The film explores how audiences and the media respond to the artwork. It has a satirical slant, especially in its portrayal of the media, which “goes straight into the trap” set by the museum and its PR agency: they suspect the press will not care about the exhibit unless they have something provocative to write about.
“I really think we’re [living] in a media circus,” says Ostlund of the way in which news is disseminated and consumed today. “If you’re a politician, people have to know you exist — for that to happen you need to have controversy.”
International cast
Ostlund was speaking to Screen International in August 2016 during a lunch break while the film was shooting in the director’s hometown of Gothenburg. It was day 42 of a 78-day shoot, and the schedule would be devoted to a scene in which the museum curator, played by Denmark’s Claes Bang, hosts a crisis press conference. The film boasts Ostlund’s most international cast to date and includes Elisabeth Moss, playing a journalist who covers the Nordic countries for a UK magazine, and Dominic West, who is an artist.
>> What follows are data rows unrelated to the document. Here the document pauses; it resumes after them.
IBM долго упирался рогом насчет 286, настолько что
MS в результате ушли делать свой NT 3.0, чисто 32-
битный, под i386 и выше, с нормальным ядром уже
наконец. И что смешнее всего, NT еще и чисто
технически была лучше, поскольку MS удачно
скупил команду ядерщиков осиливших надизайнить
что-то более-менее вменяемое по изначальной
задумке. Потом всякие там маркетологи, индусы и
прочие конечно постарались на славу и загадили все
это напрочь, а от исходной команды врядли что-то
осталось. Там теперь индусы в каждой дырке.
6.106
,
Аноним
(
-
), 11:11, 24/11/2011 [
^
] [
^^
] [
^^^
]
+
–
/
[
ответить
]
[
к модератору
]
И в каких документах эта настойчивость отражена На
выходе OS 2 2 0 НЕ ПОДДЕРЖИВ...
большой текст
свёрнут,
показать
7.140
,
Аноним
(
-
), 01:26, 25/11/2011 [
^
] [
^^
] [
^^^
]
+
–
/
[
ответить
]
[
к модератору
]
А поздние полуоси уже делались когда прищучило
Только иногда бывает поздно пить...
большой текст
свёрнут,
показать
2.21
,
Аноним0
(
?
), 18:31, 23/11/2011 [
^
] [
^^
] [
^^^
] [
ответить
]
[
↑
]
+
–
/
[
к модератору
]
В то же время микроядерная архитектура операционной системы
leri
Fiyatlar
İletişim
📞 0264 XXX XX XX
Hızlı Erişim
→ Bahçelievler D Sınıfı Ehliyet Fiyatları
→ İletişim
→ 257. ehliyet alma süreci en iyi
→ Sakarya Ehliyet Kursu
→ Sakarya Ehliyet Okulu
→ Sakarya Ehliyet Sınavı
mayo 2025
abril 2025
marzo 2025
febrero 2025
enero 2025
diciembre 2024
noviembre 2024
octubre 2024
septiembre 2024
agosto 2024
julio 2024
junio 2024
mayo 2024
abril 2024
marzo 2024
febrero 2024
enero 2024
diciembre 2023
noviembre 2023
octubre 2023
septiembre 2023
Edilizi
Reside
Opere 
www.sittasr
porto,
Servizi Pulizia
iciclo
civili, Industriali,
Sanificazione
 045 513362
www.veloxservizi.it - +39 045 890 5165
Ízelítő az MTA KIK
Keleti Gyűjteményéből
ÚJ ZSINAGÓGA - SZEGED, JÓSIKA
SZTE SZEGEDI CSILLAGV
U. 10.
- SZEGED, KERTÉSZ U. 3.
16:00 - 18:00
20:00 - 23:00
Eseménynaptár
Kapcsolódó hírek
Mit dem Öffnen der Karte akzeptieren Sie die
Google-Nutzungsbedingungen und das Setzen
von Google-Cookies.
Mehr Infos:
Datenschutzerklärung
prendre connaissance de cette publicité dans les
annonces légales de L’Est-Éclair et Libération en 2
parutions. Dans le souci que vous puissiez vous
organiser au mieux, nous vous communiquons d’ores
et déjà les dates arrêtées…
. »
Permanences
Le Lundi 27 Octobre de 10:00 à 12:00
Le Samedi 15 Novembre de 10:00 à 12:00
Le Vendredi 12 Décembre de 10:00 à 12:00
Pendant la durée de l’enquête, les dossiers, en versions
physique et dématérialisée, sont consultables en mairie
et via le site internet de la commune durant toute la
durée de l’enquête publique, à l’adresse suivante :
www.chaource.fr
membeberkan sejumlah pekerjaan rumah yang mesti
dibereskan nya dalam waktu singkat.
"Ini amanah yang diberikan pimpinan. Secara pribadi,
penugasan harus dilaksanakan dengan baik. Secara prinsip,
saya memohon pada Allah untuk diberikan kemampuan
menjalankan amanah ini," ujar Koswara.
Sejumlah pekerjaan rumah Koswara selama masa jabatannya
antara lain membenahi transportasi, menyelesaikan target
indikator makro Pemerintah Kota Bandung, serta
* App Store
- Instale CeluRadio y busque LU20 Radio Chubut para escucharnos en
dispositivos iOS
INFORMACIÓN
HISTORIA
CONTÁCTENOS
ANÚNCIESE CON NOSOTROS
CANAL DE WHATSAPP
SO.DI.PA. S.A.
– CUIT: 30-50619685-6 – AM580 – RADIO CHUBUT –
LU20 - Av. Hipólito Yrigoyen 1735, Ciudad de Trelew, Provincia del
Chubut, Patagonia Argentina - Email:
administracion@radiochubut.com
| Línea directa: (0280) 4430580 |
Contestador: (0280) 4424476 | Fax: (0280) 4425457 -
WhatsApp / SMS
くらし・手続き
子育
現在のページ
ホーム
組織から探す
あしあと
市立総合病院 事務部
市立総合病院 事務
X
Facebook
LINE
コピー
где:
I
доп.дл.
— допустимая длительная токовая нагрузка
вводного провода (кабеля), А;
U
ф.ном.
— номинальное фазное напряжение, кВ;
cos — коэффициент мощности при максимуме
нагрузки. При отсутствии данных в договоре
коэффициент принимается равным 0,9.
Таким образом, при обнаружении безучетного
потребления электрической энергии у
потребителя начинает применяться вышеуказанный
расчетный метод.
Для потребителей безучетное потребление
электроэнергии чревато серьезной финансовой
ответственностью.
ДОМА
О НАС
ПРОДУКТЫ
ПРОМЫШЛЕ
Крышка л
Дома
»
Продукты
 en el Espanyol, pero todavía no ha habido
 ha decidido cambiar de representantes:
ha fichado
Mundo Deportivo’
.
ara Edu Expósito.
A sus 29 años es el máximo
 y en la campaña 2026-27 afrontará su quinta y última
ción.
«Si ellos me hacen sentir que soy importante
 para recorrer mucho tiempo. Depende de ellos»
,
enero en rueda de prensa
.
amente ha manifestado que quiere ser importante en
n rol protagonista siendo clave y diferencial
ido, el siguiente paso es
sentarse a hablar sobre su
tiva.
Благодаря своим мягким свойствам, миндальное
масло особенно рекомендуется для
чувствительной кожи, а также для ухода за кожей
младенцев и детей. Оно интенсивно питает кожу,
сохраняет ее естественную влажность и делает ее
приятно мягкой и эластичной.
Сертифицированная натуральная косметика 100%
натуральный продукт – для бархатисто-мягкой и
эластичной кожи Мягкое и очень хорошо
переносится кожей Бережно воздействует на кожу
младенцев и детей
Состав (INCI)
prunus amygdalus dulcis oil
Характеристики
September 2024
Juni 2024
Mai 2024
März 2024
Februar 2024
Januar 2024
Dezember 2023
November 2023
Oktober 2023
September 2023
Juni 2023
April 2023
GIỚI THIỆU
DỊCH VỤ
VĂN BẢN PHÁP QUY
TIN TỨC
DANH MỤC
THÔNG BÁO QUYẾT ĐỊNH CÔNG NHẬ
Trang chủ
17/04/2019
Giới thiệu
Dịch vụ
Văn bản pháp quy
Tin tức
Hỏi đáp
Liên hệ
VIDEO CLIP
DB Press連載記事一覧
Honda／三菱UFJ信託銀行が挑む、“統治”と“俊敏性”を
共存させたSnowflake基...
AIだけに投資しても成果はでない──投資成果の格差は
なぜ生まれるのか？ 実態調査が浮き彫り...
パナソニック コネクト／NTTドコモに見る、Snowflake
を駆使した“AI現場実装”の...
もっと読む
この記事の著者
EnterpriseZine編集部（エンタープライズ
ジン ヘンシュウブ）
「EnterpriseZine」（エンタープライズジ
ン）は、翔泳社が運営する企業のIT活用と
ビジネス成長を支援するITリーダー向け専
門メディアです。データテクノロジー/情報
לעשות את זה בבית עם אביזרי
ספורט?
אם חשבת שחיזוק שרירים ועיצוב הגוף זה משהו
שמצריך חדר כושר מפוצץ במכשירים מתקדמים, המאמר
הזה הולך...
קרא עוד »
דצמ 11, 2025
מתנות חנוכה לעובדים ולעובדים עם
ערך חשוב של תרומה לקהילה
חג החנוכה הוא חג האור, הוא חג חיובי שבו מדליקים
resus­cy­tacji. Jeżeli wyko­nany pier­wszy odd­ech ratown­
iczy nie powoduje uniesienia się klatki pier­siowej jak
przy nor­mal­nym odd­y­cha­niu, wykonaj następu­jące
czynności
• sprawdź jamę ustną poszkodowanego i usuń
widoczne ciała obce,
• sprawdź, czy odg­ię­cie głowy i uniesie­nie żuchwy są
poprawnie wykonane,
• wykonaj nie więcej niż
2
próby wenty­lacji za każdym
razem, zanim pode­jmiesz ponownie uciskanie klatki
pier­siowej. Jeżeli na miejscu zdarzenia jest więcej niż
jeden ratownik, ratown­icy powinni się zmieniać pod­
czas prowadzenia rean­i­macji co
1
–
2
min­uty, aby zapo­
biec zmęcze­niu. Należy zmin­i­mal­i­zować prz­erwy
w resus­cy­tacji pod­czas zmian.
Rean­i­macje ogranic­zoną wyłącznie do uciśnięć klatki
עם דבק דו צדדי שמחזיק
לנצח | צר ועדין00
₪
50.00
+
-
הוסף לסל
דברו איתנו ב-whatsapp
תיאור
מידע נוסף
Stretching a budget of $5.5m (¤5m) — Ostlund’s largest so far — over 78 days is ambitious. “Everybody said it was impossible,” Hemmendorff says. “But if you plan the production, it’s really doable. We understand how to use the money we have in the right places.”
The team is also well positioned before the first day of shooting, with six months of prep and location scouting in the bag. The script itself keeps evolving. “Ruben writes all the time, he writes even until the start of shooting and even a little during shooting, so we never lock the script beforehand,” Hemmendorff says.
The “luxury” of a long shoot is non-negotiable for Ostlund. He generally films one scene per day — up to 50 takes — and can take up to four days to shoot a big or complicated scene. “I like to investigate the scene in a real-time aspect,” he explains. It also gives him extra time to work with his regular DoP Fredrik Wenzel, to make sure camera angles are just as he wants. Each scene is “a visual expression, so I need time to get it right”, Ostlund says.
“It’s very important to have as much time as possible,” Hemmendorff adds. “It’s a lot about how he works with the photographer, they put in something and they take it away. They ask the actors to start rehearsing, we might do takes before the light is perfect. Ruben likes the idea that you push the scene for a long time — up, up, up — and then down, and you lose something, and then you start again, push push push. Then you have maybe three or four takes in the end where you’ve done something so many times, the things that are organic stay, and the things that didn’t work go away.”
Ostlund likes to work scene by scene in post-production with editor Jacob Secher Schulsinger, to ensure each scene is nearly perfect with sound and image, rather than picture-locking the whole film and then doing more post.
It has taken five months to edit The Square, which was so close to the wire for Cannes that festival director Thierry Frémaux only watched it after the festival’s first press conference. “This is the fastest we’ve ever edited something,” says Hemmendorff.
One of the most complex scenes in The Square features a performance artist who interrupts an awards ceremony at a museum gala dinner. It required special time and attention including one full day of rehearsal and three days of shooting. Ostlund discovered the actor who plays the performance artist, Terry Notary, on YouTube. Notary is usually a motion-capture artist and movement coach whose credits include Kong: Skull Island and Dawn Of The Planet Of The Apes.
The scene’s uncomfortable realism is enforced by the fact 90% of the people in the scene are gallerists or art investors who frequently attend these kinds of galas. The resulting seven-minute scene is uncomfortable viewing. It could well be one of the most unforgettable scenes that unfolds at this year’s Cannes Film Festival. As the director says proudly: “You know I love awkward situations.”